And, the agency will confront directly vendors that have not agreed to information sharing, warned Linda Segal Blinn, vice president of technical services at ING, in a webcast sponsored by the National Institute of Pension Administrators.
Segal Blinn explained that the IRS was very concerned about 403(b) participants not exceeding loan and distribution limits, so in the regulations passed in 2007, it required that vendors share information with plan sponsors. For example, when an employee requests a loan from a vendor, that vendor must check with the plan sponsor whether the employee has loans outstanding with other vendors that may cause him or her to exceed the IRS loan limit.
Information sharing rules, in addition to loans, applies to hardship withdrawals and when a participant severs employment. Segal Blinn says particularly in the educational arena, employees that retire are subsequently rehired. So, with distributions, plan sponsors and vendors want to make sure they are not distributing money to someone who no longer has a distributable event due to severance from employment.
With regard to current vendors, Segal Blinn noted, the IRS has provided draft model language for information sharing agreements in Revenue Procedure 2007-71; plan sponsors must put terms of information sharing in the plan document.

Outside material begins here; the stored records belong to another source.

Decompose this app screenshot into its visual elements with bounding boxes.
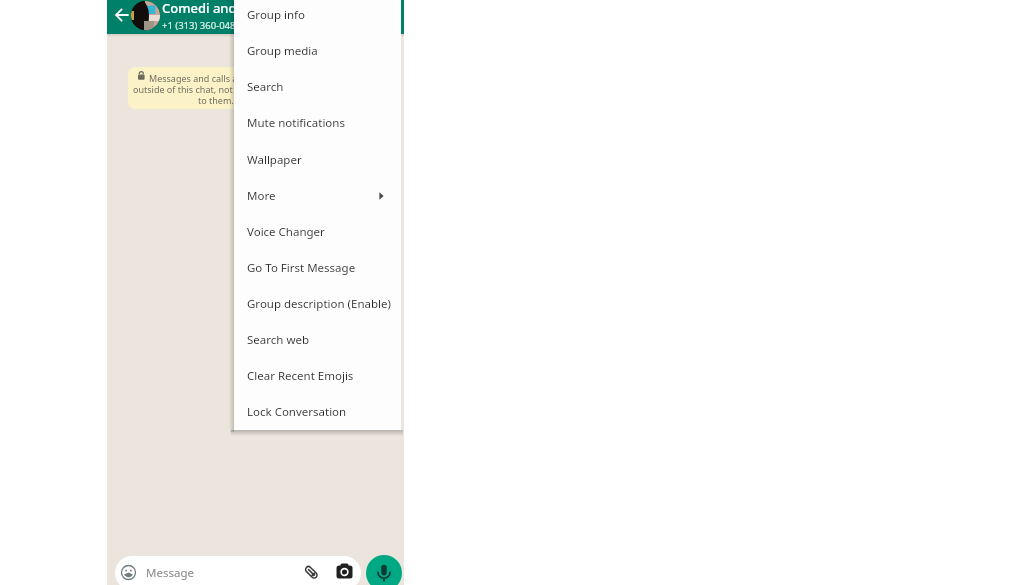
- staticText: Group info: [247, 7, 306, 23]
- staticText: Search: [247, 79, 284, 95]
- button[interactable]: Search web: [234, 322, 401, 358]
- button[interactable]: Group info: [234, 0, 401, 33]
- button[interactable]: Voice Changer: [234, 214, 401, 250]
- staticText: Voice Changer: [247, 224, 325, 240]
- staticText: +1 (313) 360-0485: [162, 19, 241, 32]
- staticText: Group media: [247, 43, 318, 59]
- button[interactable]: Go To First Message: [234, 250, 401, 286]
- staticText: to them. Tap to learn more.: [198, 94, 314, 106]
- staticText: Comedi and Friends: [162, 0, 286, 17]
- button[interactable]: [131, 1, 160, 30]
- button[interactable]: Search: [234, 69, 401, 105]
- button[interactable]: Lock Conversation: [234, 394, 401, 430]
- button[interactable]: Group media: [234, 33, 401, 69]
- staticText: outside of this chat, not even WhatsApp,…: [133, 83, 379, 95]
- button[interactable]: Mute notifications: [234, 105, 401, 141]
- button[interactable]: [336, 563, 353, 580]
- staticText: Clear Recent Emojis: [247, 368, 354, 384]
- button[interactable]: [303, 564, 320, 581]
- staticText: More: [247, 188, 276, 204]
- staticText: Wallpaper: [247, 152, 302, 168]
- button[interactable]: [121, 565, 136, 580]
- staticText: Search web: [247, 332, 309, 348]
- staticText: Go To First Message: [247, 260, 356, 276]
- button[interactable]: Group description (Enable): [234, 286, 401, 322]
- button[interactable]: [110, 1, 134, 29]
- staticText: Lock Conversation: [247, 404, 347, 420]
- button[interactable]: Clear Recent Emojis: [234, 358, 401, 394]
- button[interactable]: Message: [115, 556, 361, 585]
- staticText: Messages and calls are end-to-end encryp…: [149, 72, 376, 84]
- button[interactable]: [366, 555, 402, 585]
- staticText: Mute notifications: [247, 115, 345, 131]
- staticText: Message: [146, 565, 194, 581]
- staticText: Group description (Enable): [247, 296, 391, 312]
- button[interactable]: More: [234, 178, 401, 214]
- button[interactable]: Wallpaper: [234, 142, 401, 178]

If the vendor is no longer an approved vendor for the plan, plan sponsors must still request information sharing and have a formal information sharing agreement document in place.
The IRS also addresses orphan contracts – vendors who were deselected from 2005 to 2008. Plan sponsors must make a good faith effort to have information sharing (see “Ask the Experts – Information Sharing Agreements”). Segal Blinn says the best practice is to have a formal information sharing agreement in place, but sponsors must at least reach out to these vendors to make sure limits are not exceeded.
She urges plan sponsor to document their efforts, because they will need documentation if their plan is audited.